* [Instructions for the task]
Across the entries below, work out how many lines contain "agricole". Respond with the number and no other text.

* [Data]
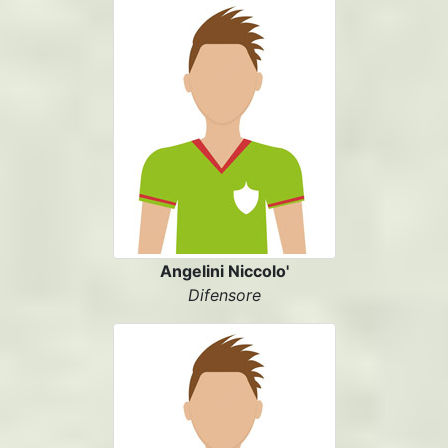
Angelini Niccolo'
Difensore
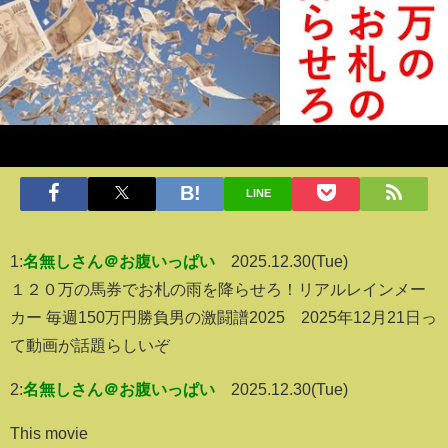
LINE
1:
名無しさん＠お腹いっぱい
2025.12.30(Tue)
１２０万の馬券でお札の雨を降らせろ！リアルレインメー
カー 毎週150万円勝負男の激闘譜2025 2025年12月21日っ
て動画が話題らしいぞ
2:
名無しさん＠お腹いっぱい
2025.12.30(Tue)
This movie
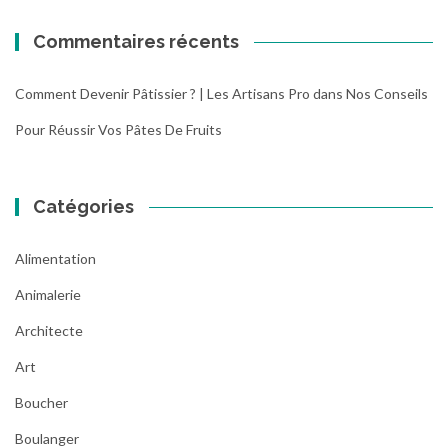
Commentaires récents
Comment Devenir Pâtissier ? | Les Artisans Pro
dans
Nos Conseils
Pour Réussir Vos Pâtes De Fruits
Catégories
Alimentation
Animalerie
Architecte
Art
Boucher
Boulanger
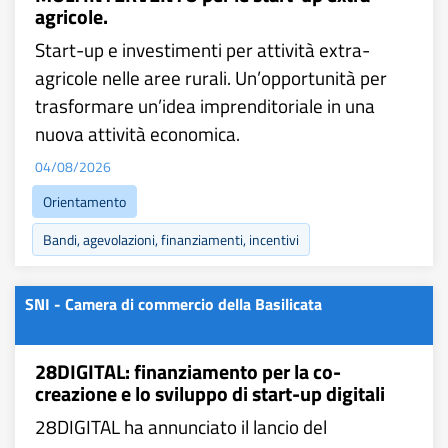
agricole.
Start-up e investimenti per attività extra-
agricole nelle aree rurali. Un’opportunità per
trasformare un’idea imprenditoriale in una
nuova attività economica.
04/08/2026
Orientamento
Bandi, agevolazioni, finanziamenti, incentivi
SNI - Camera di commercio della Basilicata
28DIGITAL: finanziamento per la co-
creazione e lo sviluppo di start-up digitali
28DIGITAL ha annunciato il lancio del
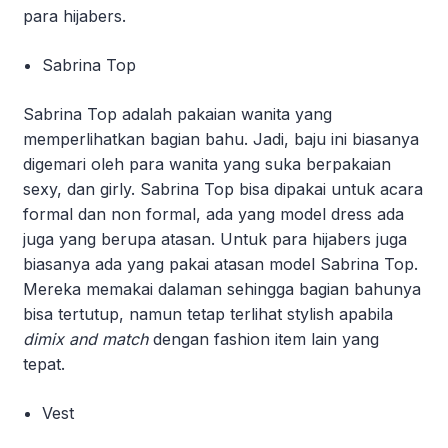
para hijabers.
Sabrina Top
Sabrina Top adalah pakaian wanita yang
memperlihatkan bagian bahu. Jadi, baju ini biasanya
digemari oleh para wanita yang suka berpakaian
sexy, dan girly. Sabrina Top bisa dipakai untuk acara
formal dan non formal, ada yang model dress ada
juga yang berupa atasan. Untuk para hijabers juga
biasanya ada yang pakai atasan model Sabrina Top.
Mereka memakai dalaman sehingga bagian bahunya
bisa tertutup, namun tetap terlihat stylish apabila
dimix and match
dengan fashion item lain yang
tepat.
Vest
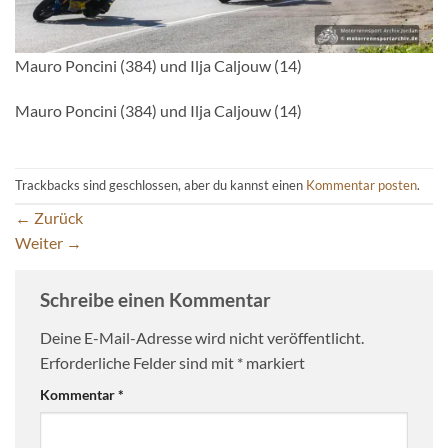
Mauro Poncini (384) und Ilja Caljouw (14)
Mauro Poncini (384) und Ilja Caljouw (14)
Trackbacks sind geschlossen, aber du kannst einen
Kommentar posten
.
←
Zurück
Weiter
→
Schreibe einen Kommentar
Deine E-Mail-Adresse wird nicht veröffentlicht.
Erforderliche Felder sind mit
*
markiert
Kommentar
*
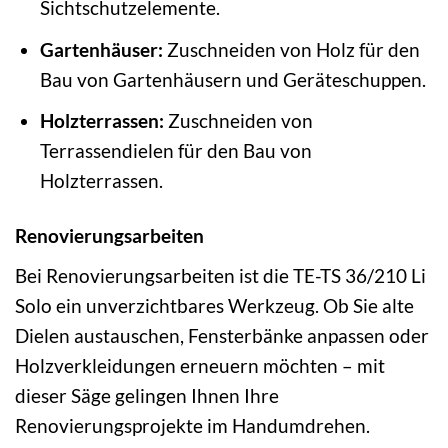
Sichtschutzelemente.
Gartenhäuser:
Zuschneiden von Holz für den
Bau von Gartenhäusern und Geräteschuppen.
Holzterrassen:
Zuschneiden von
Terrassendielen für den Bau von
Holzterrassen.
Renovierungsarbeiten
Bei Renovierungsarbeiten ist die TE-TS 36/210 Li
Solo ein unverzichtbares Werkzeug. Ob Sie alte
Dielen austauschen, Fensterbänke anpassen oder
Holzverkleidungen erneuern möchten – mit
dieser Säge gelingen Ihnen Ihre
Renovierungsprojekte im Handumdrehen.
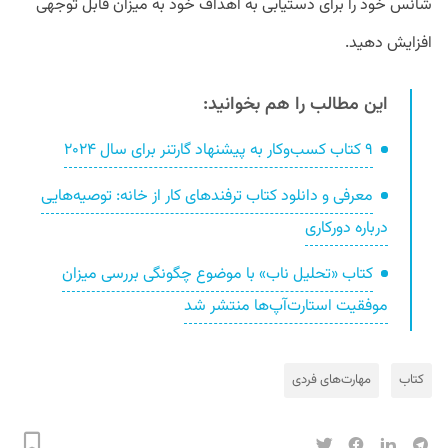
شانس خود را برای دستیابی به اهداف خود به میزان قابل توجهی
افزایش دهید.
این مطالب را هم بخوانید:
۹ کتاب کسب‌وکار به پیشنهاد گارتنر برای سال ۲۰۲۴
معرفی و دانلود کتاب ترفندهای کار از خانه: توصیه‌هایی
درباره دورکاری
کتاب «تحلیل ناب» با موضوع چگونگی بررسی میزان
موفقیت استارت‌آپ‌ها منتشر شد
کتاب
مهارت‌های فردی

* [Output for this task]
2